"I'm really interested in Brigham Young University for a couple of different reasons," said Paige. "I want to study either business management or exercise science, and I know that BYU's business management program is currently ranked 31st according to The U.S. and World News Report. The two things listed on [BYU's] website was their deep appreciation for and love of God, and their appreciation for the sacredness of the human body. One thing I really like about that is I love my body and I take it very serious as an athlete. So, no smoking or drinking are things I take very seriously.
"I just want to be around good-character kids and people like myself. Character is who you are and I understand that Coach Mendenhall is a big character guy and wants to develop his football players to be that way. That is the type of coach I want to be around and learn from. I just feel that BYU would be the best place for me in every aspect. With that being said, BYU has a very good football program as well, so those are some of the reasons why I've sought out Brigham Young University in the hopes that maybe I can be a part of that program."
"I know Sherman is very interested in becoming a student athlete at BYU," said Sherman's father Neil Hill. "My wife is excited about the controlled environment and a chance for him to grow holistically as well as him growing as an athlete and student while reinforcing our values of family – you know, no premarital sex, drinking or anything of that nature and just be at a place that espouses the development of being a good citizen and great individual character.
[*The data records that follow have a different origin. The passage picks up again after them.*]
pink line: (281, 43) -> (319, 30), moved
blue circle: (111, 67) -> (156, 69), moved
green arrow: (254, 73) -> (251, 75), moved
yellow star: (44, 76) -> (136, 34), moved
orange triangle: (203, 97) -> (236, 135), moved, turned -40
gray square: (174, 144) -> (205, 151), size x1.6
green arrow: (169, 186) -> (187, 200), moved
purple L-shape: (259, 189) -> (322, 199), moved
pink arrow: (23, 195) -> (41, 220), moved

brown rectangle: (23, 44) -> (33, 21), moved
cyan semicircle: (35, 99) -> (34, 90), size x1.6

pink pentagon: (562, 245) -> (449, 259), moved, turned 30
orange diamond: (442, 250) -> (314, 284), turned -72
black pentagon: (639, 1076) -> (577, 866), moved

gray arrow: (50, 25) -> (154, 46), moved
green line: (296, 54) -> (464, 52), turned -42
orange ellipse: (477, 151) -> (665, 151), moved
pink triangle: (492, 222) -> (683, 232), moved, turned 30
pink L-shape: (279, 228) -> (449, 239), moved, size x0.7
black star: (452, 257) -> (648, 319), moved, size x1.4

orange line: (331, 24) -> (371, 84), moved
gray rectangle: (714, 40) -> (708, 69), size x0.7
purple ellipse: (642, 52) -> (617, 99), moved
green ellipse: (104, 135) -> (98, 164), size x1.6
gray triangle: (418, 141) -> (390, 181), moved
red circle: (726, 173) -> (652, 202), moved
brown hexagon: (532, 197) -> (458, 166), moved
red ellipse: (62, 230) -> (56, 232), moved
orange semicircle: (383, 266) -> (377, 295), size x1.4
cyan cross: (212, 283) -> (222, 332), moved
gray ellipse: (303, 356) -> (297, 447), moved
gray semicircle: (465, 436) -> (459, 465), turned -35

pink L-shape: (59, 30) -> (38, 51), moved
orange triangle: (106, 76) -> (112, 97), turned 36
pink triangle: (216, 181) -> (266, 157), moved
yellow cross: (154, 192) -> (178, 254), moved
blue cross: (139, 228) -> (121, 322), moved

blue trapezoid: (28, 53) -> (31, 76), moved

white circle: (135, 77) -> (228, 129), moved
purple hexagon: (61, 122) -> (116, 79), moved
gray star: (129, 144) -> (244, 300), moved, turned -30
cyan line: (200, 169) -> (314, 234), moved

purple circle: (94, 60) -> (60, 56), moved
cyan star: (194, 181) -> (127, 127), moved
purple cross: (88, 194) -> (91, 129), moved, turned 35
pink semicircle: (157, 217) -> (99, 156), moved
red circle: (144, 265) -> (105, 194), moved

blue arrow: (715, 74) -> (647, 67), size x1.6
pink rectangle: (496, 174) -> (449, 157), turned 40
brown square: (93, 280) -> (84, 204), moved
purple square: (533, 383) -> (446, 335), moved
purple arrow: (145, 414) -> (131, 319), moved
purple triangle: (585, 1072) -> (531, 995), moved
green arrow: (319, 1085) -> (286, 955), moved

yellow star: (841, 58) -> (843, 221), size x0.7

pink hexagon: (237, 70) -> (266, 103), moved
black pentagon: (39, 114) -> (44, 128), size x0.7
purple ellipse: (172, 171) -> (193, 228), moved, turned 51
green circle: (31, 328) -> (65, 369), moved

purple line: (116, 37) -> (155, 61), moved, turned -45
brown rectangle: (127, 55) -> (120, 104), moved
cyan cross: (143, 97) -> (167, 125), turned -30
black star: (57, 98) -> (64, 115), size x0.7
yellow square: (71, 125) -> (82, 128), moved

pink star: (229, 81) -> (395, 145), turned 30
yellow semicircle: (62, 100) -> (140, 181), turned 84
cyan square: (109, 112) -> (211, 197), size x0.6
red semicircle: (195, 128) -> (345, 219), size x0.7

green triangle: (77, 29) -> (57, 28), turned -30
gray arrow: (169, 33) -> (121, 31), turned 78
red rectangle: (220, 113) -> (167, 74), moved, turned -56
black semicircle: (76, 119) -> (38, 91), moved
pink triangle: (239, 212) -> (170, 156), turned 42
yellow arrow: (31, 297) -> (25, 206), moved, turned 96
We as a family have entertained the idea of him staying close to home where we could see him play here, but when you're talking about a program like BYU, you're looking at a program that develops players not only in the next level of football but in life."
Paige, who graduated this past year, played for a Buford High School program that has won 96 percent of its games under Coach Simpson. Buford has won three straight state championships and six overall in the past decade.
Buford utilizes an offense that primarily operates out of the power-I formation. Yet despite being a wide receiver in a run-oriented offense, Paige had a very successful career.
"I'm a gym rat and I love to work out," Paige said. "My forty time as of this summer was a 4.47 and my vertical was 41 inches ... I broke the reception record for my school last year. The record was 39 catches in 15 games. I think I broke that record in 11 games and ended the season with 56 catches for 800 yards.
"I broke P.K. Sam's record, who played for Florida State and then went on to play for the Ravens and then the Patriots I believe. He had around 39 catches for 1,000 yards. I had 20 more catches than he did and broke his record. I also have the record for the most catches in a single game with nine, I believe."
What is even more amazing about Paige's accomplishments is the major hurdle he had to overcome to achieve them. Prior to setting new Buford records, he suffered what was nearly a career-ending injury.
"I was running my forty two years ago and I didn't stretch like I should have," Paige recalled. "I was moving too fast and trying to do too much at once, and that's how I broke my hip. I realized then that football could be taken away from me at any moment. I understand that football is only temporary and can be taken away from you at any moment."
"We thought his career was over after he broke his hip," said Hill. "The muscle pulled the bone away from the bone, as the doctors were kind of explaining to us. We were really concerned for him in the early stages, but we got with some really good doctors and Sherman is a trooper. He's a really tough kid and we prayed about it, and he has since returned from injury and is 100 percent. He's actually running faster now than he's ever ran.
"Football is only but a short period of your life and Sherman understands that it was almost taken away from him. Football is only a vehicle to get to a better place, and Sherman understands that and plays with a passion because it was taken away from him for eight months."
Paige was being recruited by some very notable college football programs earlier on, but the recruiting process quickly came to a halt.
"After I broke my hip, most of the schools backed away from me," Paige said. "Schools like Florida State, North Carolina, North Carolina State all backed off of me after that. Kansas State and Ohio State were sending me letters and stuff, but Florida State was the more serious school recruiting me. I went down to one of their camps after the summer when I broke my hip. Coach Fisher told my dad that they wanted me to run during their camp, but the doctor told me not to run the forty or do anything like that. Coach Fisher told my dad that they would offer me a scholarship if I ran the forty and participated, but I couldn't. After that, mostly Division II schools just took a chance at me."
One such school that has gone after Paige is West Georgia, located about 50 miles west of Atlanta.
"I wasn't sure if any other opportunities would come up, so I'm currently committed to there now," said Paige. "Right now, I'm just trying to find out if there are other opportunities out there for me. I don't report to West Georgia ‘til August, so I'm trying to find a home at a Division I school, preferably Brigham Young University."
"I'm going to do everything that is asked of me," Hill said about helping his son achieve that goal. "My wife and I told Sherman at a young age, 'As long you take care of the things you're supposed to take care of in life, we'll do everything that we can to facilitate your dreams.' We're going to get the film, and if we need to fly out there we'll do that. We'll do what we need to do to help facilitate his chance of attending BYU. What's exciting for us as parents is knowing that even though our son would be a thousand miles away, he is in an environment that is conducive for him being successful as a young man."